Is there easier way with using PLSQL? Or there is a function which does some part of my code?
You can do it by only reading the table once using the Tabibitosan method to group sequential competitions together https://www.red-gate.com/simple-talk/sql/t-sql-programming/the-sql-of-gaps-and-islands-in-sequences/#:%7E:text=The%20SQL%20of%20Gaps%20and%20Islands%20in%20Sequences,...%204%20Performance%20Comparison%20of%20Gaps%20Solutions.%20
Here you would have to use add_months because your competitions are months apart:
select sportsman_id, min(hold_date) , max(hold_date), comps_in_island
from (
select competition_id, sportsman_id, hold_date, island, count(*) over (partition by sportsman_id,island) comps_in_island
from (
select competition_id, sportsman_id, hold_date , add_months(hold_date,-1*row_number() over(partition by sportsman_id order by hold_date)) island
from result
)
)
where comps_in_island > 1
group by sportsman_id, island, comps_in_island;
DB fiddle: https://dbfiddle.uk/?rdbms=oracle_18&fiddle=1b707262722bc555ad851aee029b347a
-edit I got confused by some of the data, it looks like it's not the date that's important but the competition_id.

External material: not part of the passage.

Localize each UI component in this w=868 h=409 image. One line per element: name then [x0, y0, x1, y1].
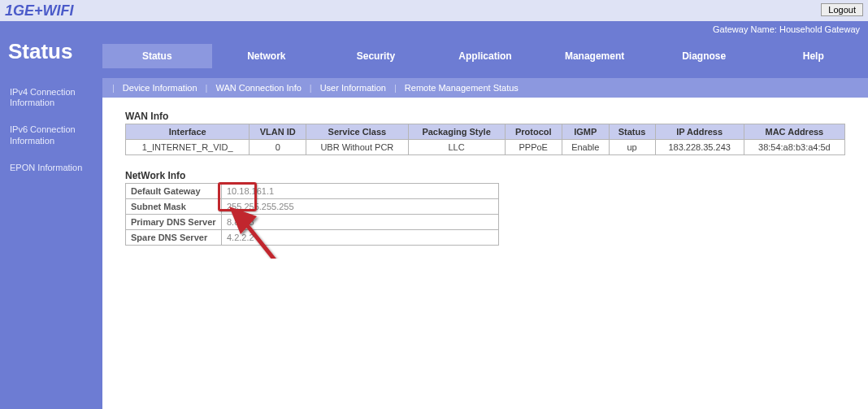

This makes it simpler, if you have a gapless competition_id sequence (so competition 65786162213 was 65.7 billion events after 4)
select sportsman_id, min(competition_id) , max(competition_id), comps_in_island
from (
select competition_id, sportsman_id, hold_date, island, count(*) over (partition by sportsman_id,island) comps_in_island
from
select competition_id, sportsman_id, hold_date , competition_id -row_number() over(partition by sportsman_id order by competition_id)) island
from result
)
)
where comps_in_island > 1
group by sportsman_id, island, comps_in_island;
Or if you need to work out the competition numbers first you just need an additional subquery using dense_rank to rank the unique competition_ids accounting for ties :
select sportsman_id, min(competition_id) , max(competition_id), comps_in_island
from (
select competition_id, sportsman_id, hold_date, island, count(*) over (partition by sportsman_id,island) comps_in_island
from (
select competition_id, sportsman_id, hold_date , comp_number -row_number() over(partition by sportsman_id order by comp_number) island
from (
select competition_id, sportsman_id, hold_date , dense_rank() over (partition by null order by competition_id) comp_number
from result
)
)
)
where comps_in_island > 1
group by sportsman_id, island, comps_in_island;
This does assume that every possible competion_id you care about has a row in result.